Крылатые змейки (The Winged Serpents). В лесу вокруг Пенлин-Касл обитали раньше крылатые змеи, которые наводили страху на стар и млад. Один пожилой житель Пен-лина рассказывал, что в детстве ему приходилось слышать о красоте этих крылатых змей. Они свивались кольцами и сияли так, словно были усыпаны самыми разными драгоценными камнями. У некоторых даже были гребешки, переливавшиеся всеми цветами радуги. Стоило потревожить змей, как они спешили уползти в свои норы, озаряя все вокруг отблесками своей кожи. Разозлившись, они пролетали над головами людей — с расправленными крыльями и сверкающими глазами, переливающимися, словно павлиний хвост. И это не какие-нибудь там сказки, придуманные, чтобы детей пугать, а факт истинный и достоверный. Его отцу и дяде удалось даже убить нескольких, ибо они причиняли вред, что лиса в курятнике. А исчезли они оттого, что уж больно докучали фермерам в округе. Старая женщина, которую в детстве родители брали с собой в Пенмарк-Плэйс в Гламоране, рассказывала, что ей не раз приходилось слышать от людей про нападения крылатых змей на сельскую округу. У этих крылатых змей были свои «король и королева», которые обитали в лесу в окрестностях Бьюпера. Старики верили, что там, где повстречаешь крылатую змейку, наверняка поблизости спрятано сокровище или чего-нибудь дельное. Ее дедушка рассказывал, что сам наткнулся на крылатую змейку в лесу, рядом с Порткерри-Парк. Вместе с братом они решили поймать одну и прождали целый день, покуда она покажется. Тут-то они выстрелили в нее, и тварь, почувствовав боль, «поднялась в воздух и набросилась на дядюшку — принялась хлестать его крыльями по голове». Долго они дрались, пока змейка не упала замертво. Дедушка даже показывал ей кожу и перья крылатой змейки, да только когда он умер, выкинули все это из дому. А змейка эта среди фермеров была известна не хуже, чем любая лиса, что живет в Пенмар-ке. Да только неподалеку оттуда обнаружили сокровища — эти деньги были спрятаны тем, кто отправился на битву при Сент-Фагане, а тогда ведь и дождь лил красный от крови5.
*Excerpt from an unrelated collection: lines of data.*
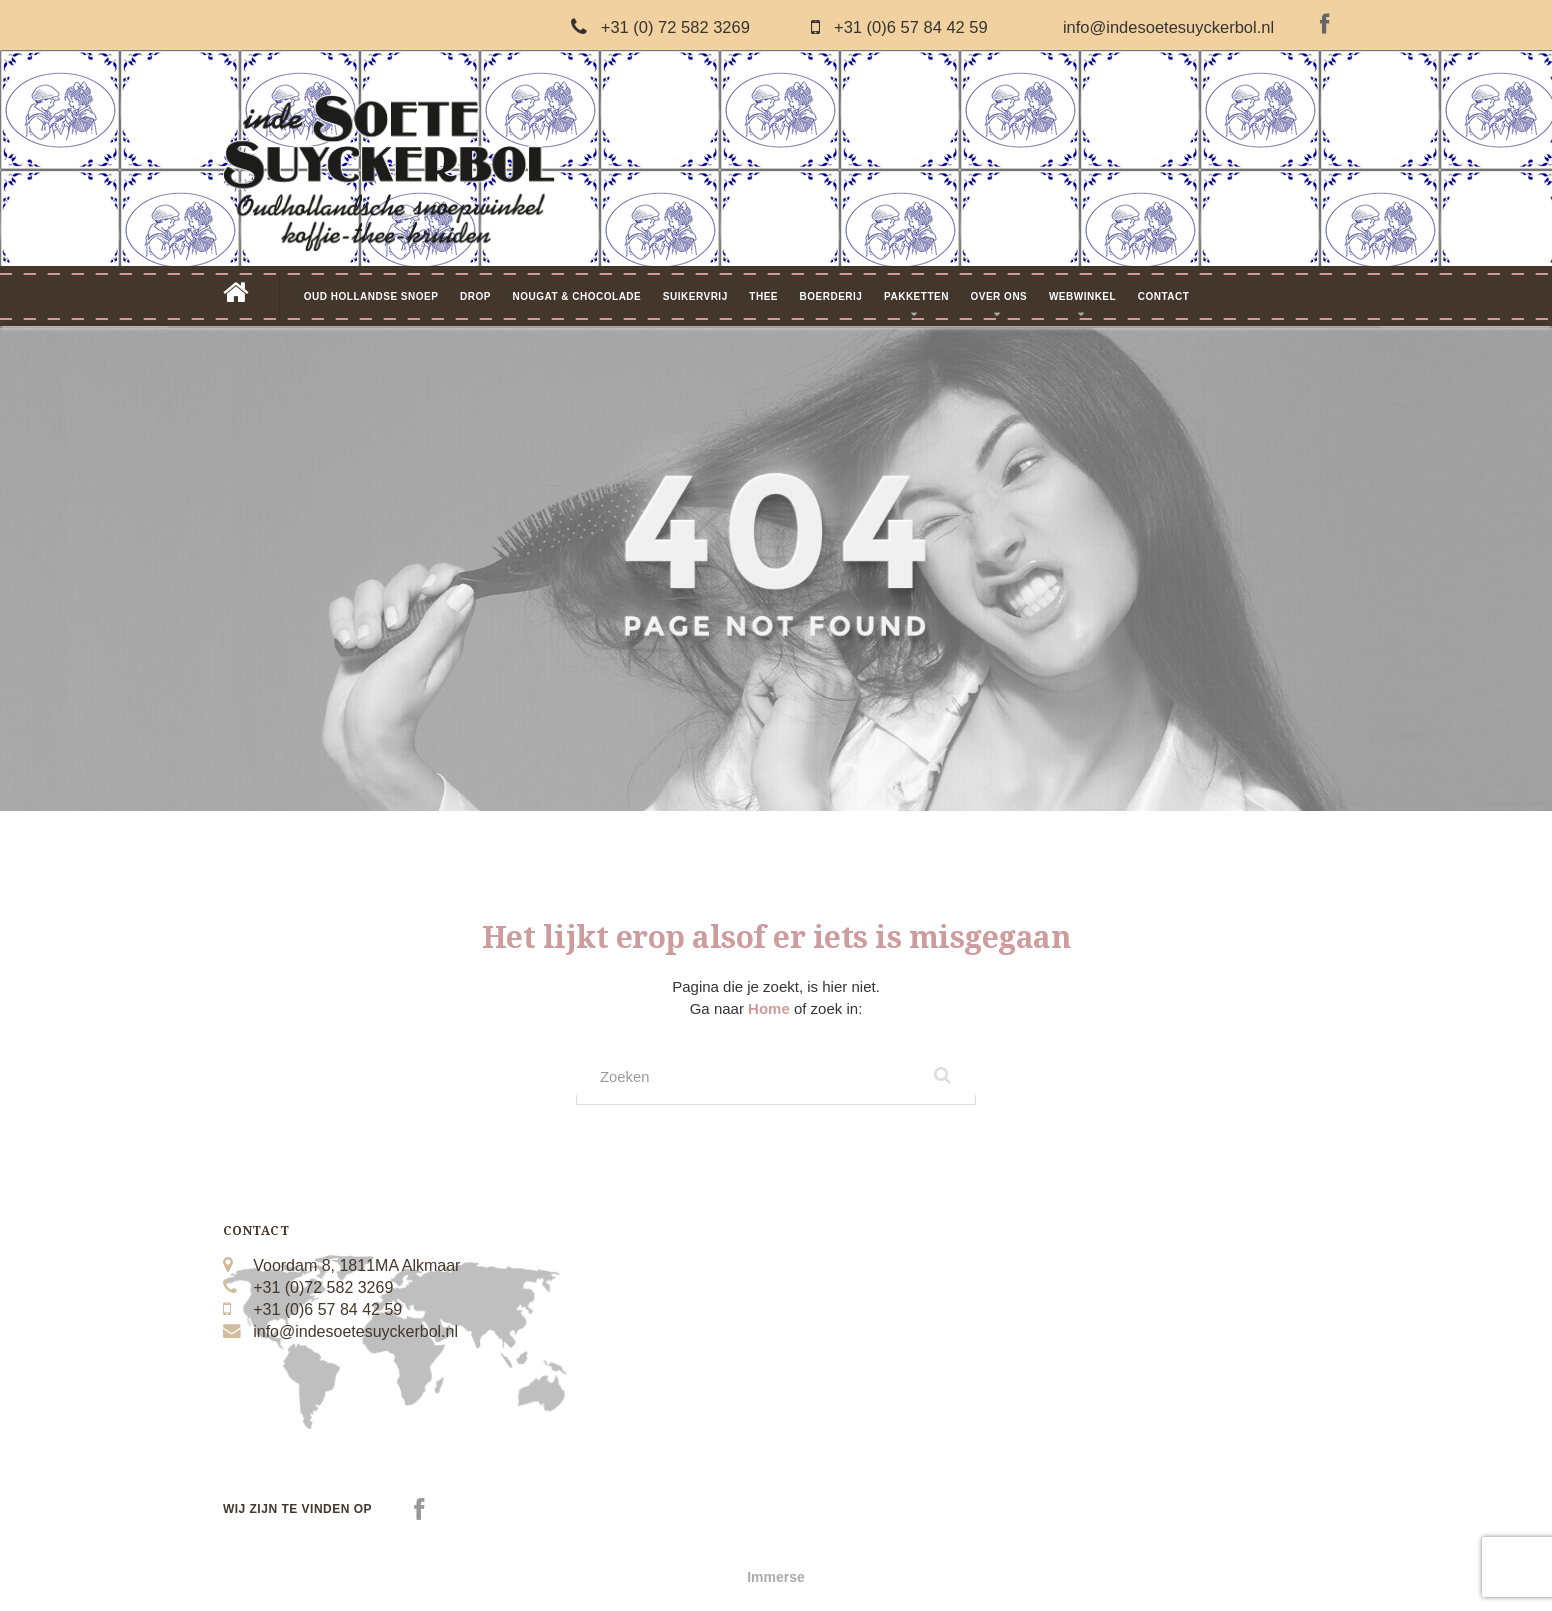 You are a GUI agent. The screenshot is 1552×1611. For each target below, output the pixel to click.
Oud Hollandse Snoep (371, 296)
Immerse (776, 1581)
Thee (763, 296)
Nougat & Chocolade (576, 296)
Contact (1164, 296)
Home (771, 1008)
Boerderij (831, 296)
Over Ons (998, 296)
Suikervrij (695, 296)
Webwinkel (1082, 296)
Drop (475, 296)
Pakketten (916, 296) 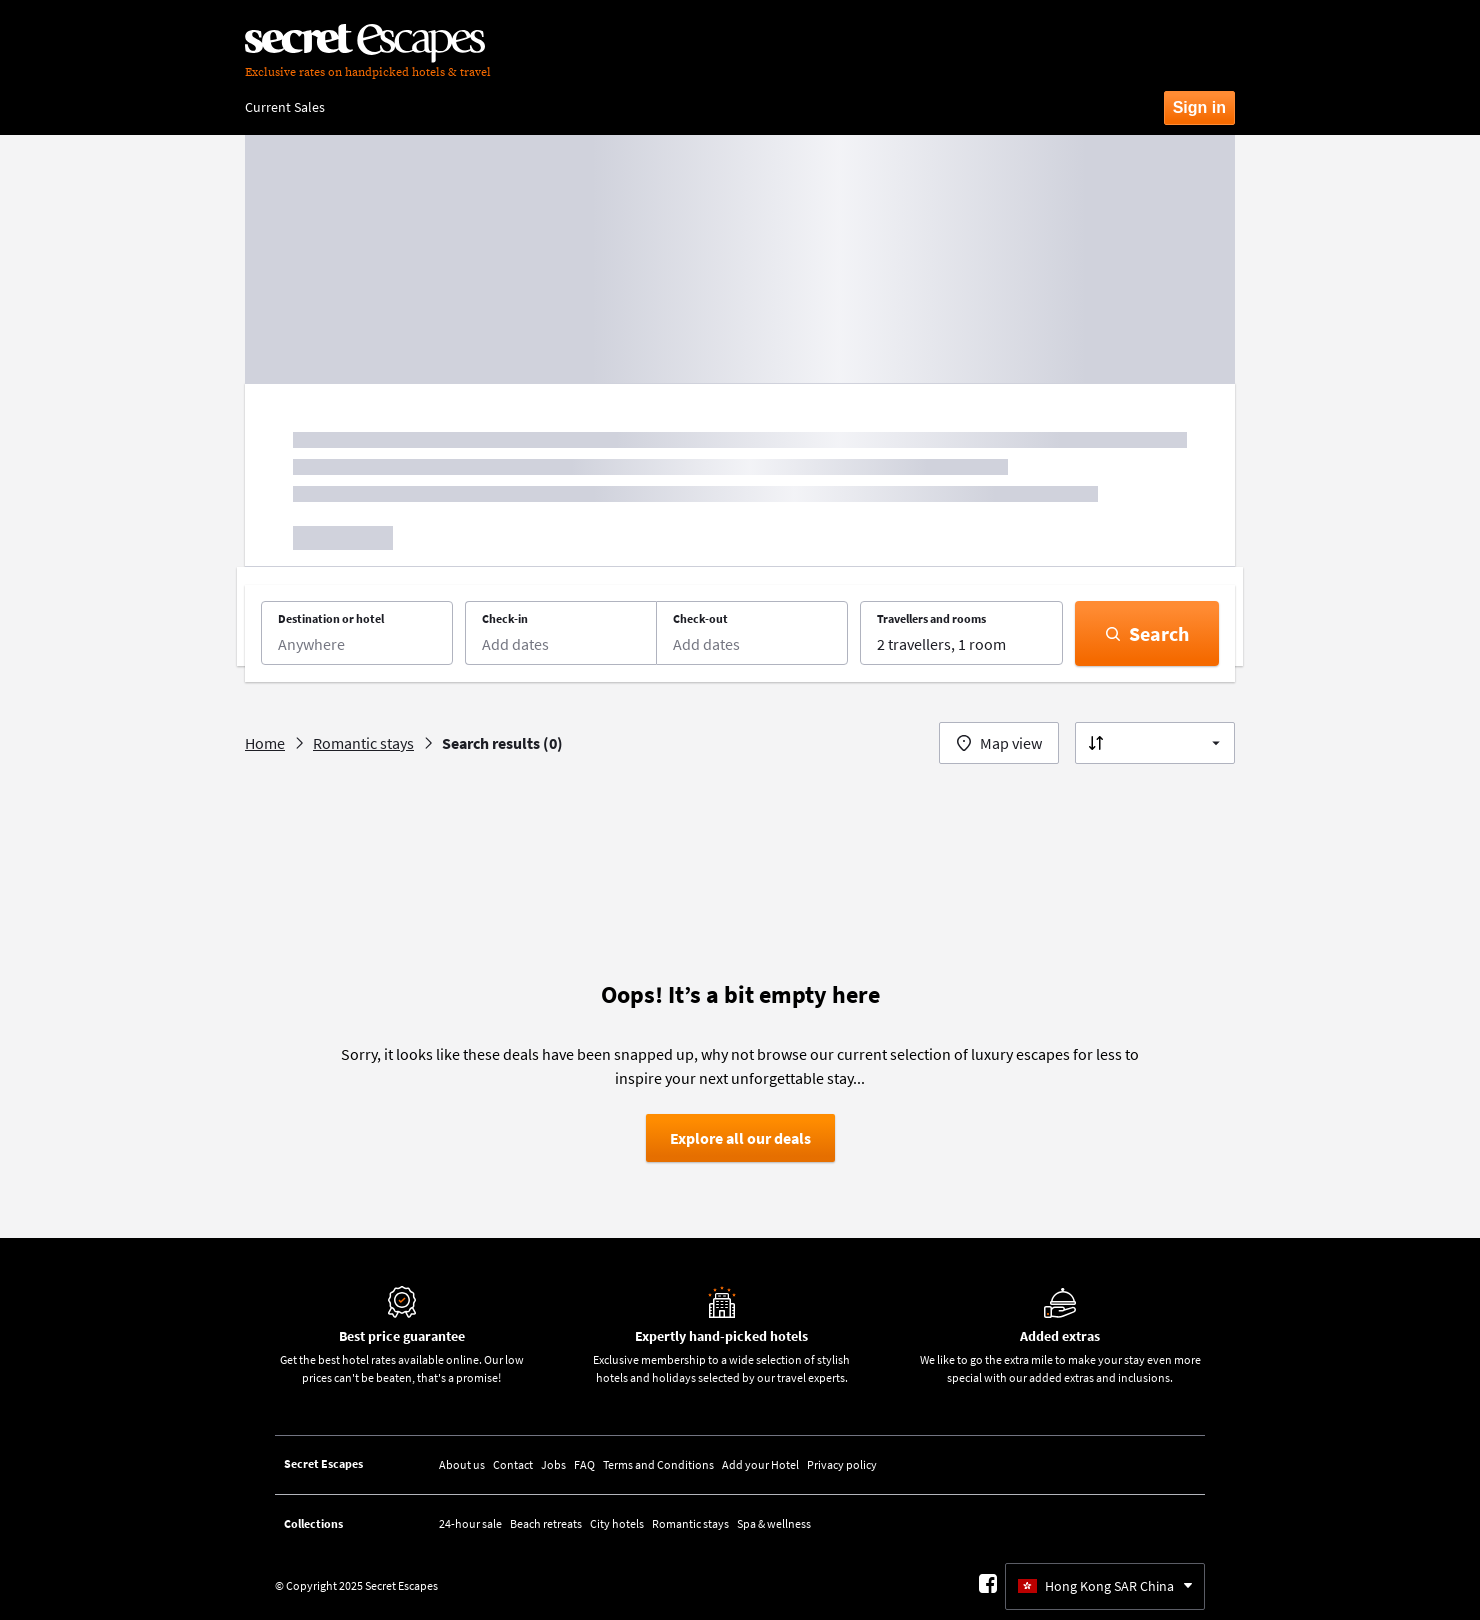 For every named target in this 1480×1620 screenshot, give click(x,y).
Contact (513, 1464)
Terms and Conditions (658, 1464)
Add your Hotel (760, 1464)
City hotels (617, 1523)
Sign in (1199, 107)
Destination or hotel (331, 618)
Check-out (700, 618)
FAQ (584, 1464)
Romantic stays (690, 1523)
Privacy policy (842, 1464)
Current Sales (285, 107)
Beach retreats (546, 1523)
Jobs (553, 1464)
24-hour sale (470, 1523)
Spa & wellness (774, 1523)
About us (462, 1464)
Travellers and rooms (931, 618)
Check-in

Дракон из Вэнтли (The Wantley Worm). Дракон наводил страх на всю округу. У него было сорок четыре железных зуба и длинный шип на хвосте, грубая, очень прочная кожа и огромные крылья. Он поедал деревья и скот, как-то раз он сожрал трех детей за один присест. Из ноздрей у него вырывалось пламя, и ни один человек не отваживался приблизиться к нему. Неподалеку от драконьего логова жил рыцарь по прозванию Мур из Мурхолла — да такой крепкий, что, как сказывают, однажды схватил лошадь за гриву и хвост и давай вертеть — покуда та не померла. А все оттого, что он на ту лошадь был зол. Так вот, как говорится в сказке, сожрал он лошадь целиком — одну голову оставил. Наконец окрестные жители собрались и направились в Мурхолл: со слезами молили рыцаря избавить их от подобного чудища, которое не то что пожирает все их пропитание, но и держит их в постоянном страхе за свои жизни. А еще предложили они за подобную службу рыцарю все имущество, какое только у них еще осталось. А рыцарь и говорит, что ничего ему не надо, кроме шестнадцатилетней девицы с черными волосами, чтобы помазать его ночью на битву да снарядить его в доспехи поутру. Это было обещано. Тут-то он отправился в Шеффилд, где нашел кузнеца, выковавшего ему доспехи, с пят до головы покрытые железными шипами — каждый пять, а то и шесть дюймов длиною. Рыцарь спрятался в колодце, куда дракон ходил на водопой. Только тот склонился к воде, рыцарь с криком как даст ему по морде со всего маху. Да только что дракону такой удар, он оправился сразу. Вот и сражались они на протяжении двух дней и ночей — даже друг друга не ранили. Наконец дракон как налетит на Мура — хотел он его подбросить повыше в воздух, но тут-то рыцарь и нанес удар ему прямо посередь спины. Уязвимое это было место, железное копье вонзилось в тело чудища так глубоко, что он принялся весь извиваться и рычать от боли и злобы, но не прошло и пары минут, как все было кончено — дракон рухнул на землю, туша беспомощная, и помер6.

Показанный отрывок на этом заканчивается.